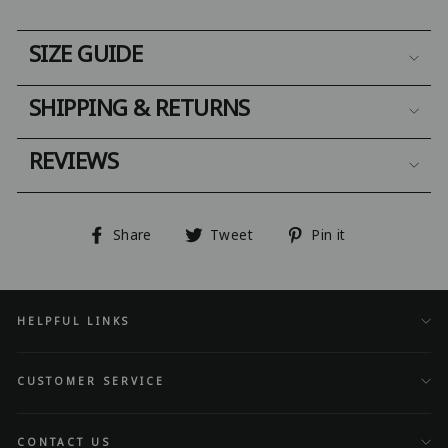
SIZE GUIDE
SHIPPING & RETURNS
REVIEWS
Share
Tweet
Pin
Share
Tweet
Pin it
on
on
on
Facebook
Twitter
Pinterest
HELPFUL LINKS
CUSTOMER SERVICE
CONTACT US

====

▸ **Task description**: Please set down every line of the listing verbatim, excluding its pictures.

▸ **Output of the exercise**:
SIZE GUIDE
SHIPPING & RETURNS
REVIEWS
Share
Tweet
Pin
Share
Tweet
Pin it
on
on
on
Facebook
Twitter
Pinterest
HELPFUL LINKS
CUSTOMER SERVICE
CONTACT US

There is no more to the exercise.